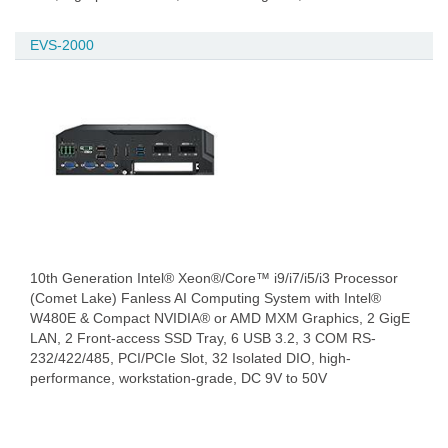
EVS-2000
10th Generation Intel® Xeon®/Core™ i9/i7/i5/i3 Processor
(Comet Lake) Fanless AI Computing System with Intel®
W480E & Compact NVIDIA® or AMD MXM Graphics, 2 GigE
LAN, 2 Front-access SSD Tray, 6 USB 3.2, 3 COM RS-
232/422/485, PCI/PCIe Slot, 32 Isolated DIO, high-
performance, workstation-grade, DC 9V to 50V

*PROBLEM DESCRIPTION:* Pictures stay out; repeat all the rest of the records exactly.

*RESULT OF THE EXERCISE:*
EVS-2000
10th Generation Intel® Xeon®/Core™ i9/i7/i5/i3 Processor
(Comet Lake) Fanless AI Computing System with Intel®
W480E & Compact NVIDIA® or AMD MXM Graphics, 2 GigE
LAN, 2 Front-access SSD Tray, 6 USB 3.2, 3 COM RS-
232/422/485, PCI/PCIe Slot, 32 Isolated DIO, high-
performance, workstation-grade, DC 9V to 50V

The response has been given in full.